Tata Steel plans to cut 400 jobs at its steel-making plant in Port Talbot, South Wales as it attempts to restructure its strips product business. Conditions in Europe remain challenging for the steel industry despite an uptick in demand.
The changes were needed to build a competitive future for the division, Karl Koehler, head of Tata Steel’s European operations, said on Tuesday. “Steel demand and prices are likely to be under pressure for some years.” He also pointed to the high cost of manufacturing in the UK vis-à-vis the rest of Europe.
“Our business rates in the UK are much higher than other EU countries,” said Koehler, referring to the tax on business properties, which a number of UK business lobby groups have been seeking to reform.
“Our UK energy costs will remain uncompetitive until new mitigation measures come into effect,” he added. The British Government included a number of measures in the March Budget to provide the energy-intensive industry with relief of around £7 billion. These include capping the carbon floor price, a tax on energy usage. Most measures come into effect in 2016.
The job cuts reflect the challenges facing the European steel industry, despite the gradual economic recovery. While demand has been mostly recovering, it remains far from pre-2007 levels. And, costs, particularly of energy , have risen rapidly.
The World Steel Association forecasts European steel use will rise 3.1 per cent in 2014. Tata Steel has, over the past two years, invested around £250 million in its strip products business in Port Talbot and Llanwern in South Wales.
This division produces steel for sectors ranging from automotive and construction to consumer appliances. The company has introduced a number of new, high value-added products, and invested in its Llanwern plant to enable increased production of high-value automotive steels.
“But we need to improve our competitiveness and flexibility in a tough marketplace to help us further develop a sustainable steel industry in Wales,” said Hridayeshwar Jha, Director of Strip Products, UK. The proposed restructuring will include a review of all manufacturing, engineering, technical and support functions, and would follow a 45-day consultation period.

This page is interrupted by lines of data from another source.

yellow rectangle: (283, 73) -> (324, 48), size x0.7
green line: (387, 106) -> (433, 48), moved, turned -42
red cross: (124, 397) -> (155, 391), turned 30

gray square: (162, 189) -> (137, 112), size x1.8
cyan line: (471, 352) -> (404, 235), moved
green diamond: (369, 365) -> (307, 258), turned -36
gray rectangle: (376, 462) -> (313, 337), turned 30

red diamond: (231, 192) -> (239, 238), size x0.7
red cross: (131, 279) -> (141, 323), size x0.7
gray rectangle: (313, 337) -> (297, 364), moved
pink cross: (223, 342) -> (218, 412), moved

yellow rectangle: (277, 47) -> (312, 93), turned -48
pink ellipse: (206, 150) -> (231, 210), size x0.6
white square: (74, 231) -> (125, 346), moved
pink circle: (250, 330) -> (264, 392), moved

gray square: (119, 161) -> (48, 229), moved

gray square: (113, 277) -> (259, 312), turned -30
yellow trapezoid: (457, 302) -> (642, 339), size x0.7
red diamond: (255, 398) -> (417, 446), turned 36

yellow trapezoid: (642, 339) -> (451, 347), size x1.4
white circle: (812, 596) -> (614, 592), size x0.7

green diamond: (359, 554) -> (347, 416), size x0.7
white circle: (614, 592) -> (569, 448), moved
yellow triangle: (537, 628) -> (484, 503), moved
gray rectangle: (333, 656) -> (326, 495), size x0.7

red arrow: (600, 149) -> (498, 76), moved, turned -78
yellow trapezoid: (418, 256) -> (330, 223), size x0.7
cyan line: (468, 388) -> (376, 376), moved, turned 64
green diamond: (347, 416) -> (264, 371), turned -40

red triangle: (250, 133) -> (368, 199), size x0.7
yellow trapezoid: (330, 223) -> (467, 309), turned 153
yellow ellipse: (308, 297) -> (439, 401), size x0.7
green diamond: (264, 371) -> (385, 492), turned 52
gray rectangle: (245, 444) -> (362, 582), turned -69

Roy Rickhuss, Chair of the UK trade unions’ steel committee, said he recognised that the company was dealing with a long-term downturn in Europe, but expressed concern about possible under-manning within the affected division.
“It is vital that this is not just an exercise to reduce costs by cutting jobs, but takes a considered and objective view as to the numbers required to run and maintain the plant to make steel safely and productively.”